Swimming laps in the pool at East Baltimore’s Paul Laurence Dunbar High School, Alvin Winn often thinks about how, exactly, his lungs function. “I’m on the swim team,” the 10th-grader explains. “It makes me think a lot about breathing and what happens when people have difficulty with it.”
At 15, he’s on a path toward a college degree and a job in respiratory services at The Johns Hopkins Hospital.
One of almost 100 Dunbar students enrolled in the school’s fledgling Pathways in Technology Early College High School (P-TECH) program, Alvin, like his classmates, is already working toward an associate’s degree in the health care field from Baltimore City Community College (BCCC).
“After that,” says Alvin, “I’m finishing college.”
The P-TECH program at Dunbar is designed to create clear pathways to both higher education and employment.
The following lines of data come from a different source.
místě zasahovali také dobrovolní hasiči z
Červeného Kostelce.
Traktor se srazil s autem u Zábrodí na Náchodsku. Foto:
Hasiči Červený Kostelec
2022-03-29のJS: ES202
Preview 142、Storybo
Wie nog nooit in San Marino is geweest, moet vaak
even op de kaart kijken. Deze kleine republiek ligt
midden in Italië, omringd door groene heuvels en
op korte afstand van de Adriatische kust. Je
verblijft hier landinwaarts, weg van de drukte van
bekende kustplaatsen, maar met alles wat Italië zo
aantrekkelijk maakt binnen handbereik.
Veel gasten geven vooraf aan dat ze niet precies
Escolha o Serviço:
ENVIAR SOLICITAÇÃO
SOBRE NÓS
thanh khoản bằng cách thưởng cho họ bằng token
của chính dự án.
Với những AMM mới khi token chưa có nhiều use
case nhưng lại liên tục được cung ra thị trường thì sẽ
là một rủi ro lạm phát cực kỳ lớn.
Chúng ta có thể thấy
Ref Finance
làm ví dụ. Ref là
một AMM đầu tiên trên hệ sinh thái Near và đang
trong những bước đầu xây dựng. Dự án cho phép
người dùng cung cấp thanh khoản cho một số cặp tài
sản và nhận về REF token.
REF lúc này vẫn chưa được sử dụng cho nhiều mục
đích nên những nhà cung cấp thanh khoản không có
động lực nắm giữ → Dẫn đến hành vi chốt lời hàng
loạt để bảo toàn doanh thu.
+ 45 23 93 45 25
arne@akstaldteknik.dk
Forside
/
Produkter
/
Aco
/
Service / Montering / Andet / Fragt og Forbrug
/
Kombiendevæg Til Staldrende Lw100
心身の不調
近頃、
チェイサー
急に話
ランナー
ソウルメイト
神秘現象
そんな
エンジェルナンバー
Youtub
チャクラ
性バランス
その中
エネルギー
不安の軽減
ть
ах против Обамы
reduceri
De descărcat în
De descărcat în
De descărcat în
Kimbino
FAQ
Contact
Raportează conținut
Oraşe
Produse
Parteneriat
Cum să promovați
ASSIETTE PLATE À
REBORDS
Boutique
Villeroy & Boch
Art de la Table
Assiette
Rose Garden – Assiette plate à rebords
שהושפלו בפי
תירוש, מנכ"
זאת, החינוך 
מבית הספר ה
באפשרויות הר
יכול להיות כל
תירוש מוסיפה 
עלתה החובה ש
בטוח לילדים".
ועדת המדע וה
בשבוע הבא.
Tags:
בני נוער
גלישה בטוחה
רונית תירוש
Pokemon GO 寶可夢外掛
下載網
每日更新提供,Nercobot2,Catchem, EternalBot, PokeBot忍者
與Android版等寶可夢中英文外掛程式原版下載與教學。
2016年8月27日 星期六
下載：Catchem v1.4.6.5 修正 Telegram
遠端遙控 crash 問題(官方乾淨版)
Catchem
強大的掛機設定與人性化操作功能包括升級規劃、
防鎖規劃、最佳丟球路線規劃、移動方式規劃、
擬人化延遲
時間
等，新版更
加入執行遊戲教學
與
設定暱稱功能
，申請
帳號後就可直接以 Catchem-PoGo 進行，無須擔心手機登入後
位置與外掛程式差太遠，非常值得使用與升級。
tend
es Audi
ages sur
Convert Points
Students in the program graduate from high school with a no-cost associate’s degree by augmenting their regular high school courses with community college classes.
Piloted in a New York City school in 2011, P-TECH provides a model for schools across the nation. High schools work with community colleges and corporate partners to craft a curriculum aimed at a specific set of skilled jobs identified by the corporate partner.
No particular test scores or academic records are required for admission into P-TECH. However, parents must commit to supporting program requirements by, for instance, making sure their kids keep up
with their homework, get to school on time, and participate in weekend and summer P-TECH activities.
When Johns Hopkins University President Ronald J. Daniels toured the original P-TECH high school in Brooklyn in 2011, he imagined how the model might work in Baltimore. Daniels and leaders at Johns Hopkins Medicine identified four tracks for skilled, entry-level health care jobs that require training and a two-year college degree. Five years later, working closely with Maryland Governor Larry Hogan, Johns Hopkins launched the state’s first P-TECH program at Dunbar High School.
Dunbar’s P-TECH students can select education tracks in health care information technology, nursing, physical therapy and respiratory services. Johns Hopkins provides one-on-one student mentors to offer school and career advice, as well as encouragement.
The first cohort of students is now in the 10th grade. Most have really taken to the work, says Craig Spilman, P-TECH corporate partner coordinator. Of the 50 Dunbar students who began P-TECH in 2016, 44 remain in the program. And, Spilman says, “90 percent of our mentors have stayed with us.”
Spilman says the majority of Dunbar’s P-TECH mentors are from Johns Hopkins, with the rest coming from the program’s other sponsors-the University of Maryland, Baltimore, and from Kaiser Permanente.
Isabel Molina, a medical concierge with Johns Hopkins Medicine International, mentors a 10th-grader in the Dunbar program’s physical therapy track. Molina believes she gets as much from the program as her mentee.
Molina says she sees the student at regularly scheduled P-TECH events and has arranged for him to shadow a physical therapist at Johns Hopkins.
Between morning classes, an energetic bunch of freshman girls bursts into Alexia Smith’s office on Dunbar High School’s second floor, wearing their maroon-and-gold school colors and wide smiles. Among Smith’s duties as a liaison between Johns Hopkins Medicine and Dunbar is leadership of the P-TECH mentoring program. Smith knows the students and has formed bonds with many of them.
The ninth-graders are enrolled in the school’s second P-TECH class. Smith says that for now, the transition from middle school to high school is more than enough to keep students like these girls challenged. Their college-level learning will begin this summer.
The college journey has already begun for Dunbar’s P-TECH sophomores. Simone Wade rattles off a list of BCCC credits she’s racked up: “English 101, Math 101, computer literacy, sociology and psychology.”
Simone has chosen nursing for her P-TECH track but plans on taking her education further. She says the college courses are challenging — but nothing she can’t handle.
“Yeah, I want to go back to school after I graduate,” she says. “It’s tough, but it’s worth it.”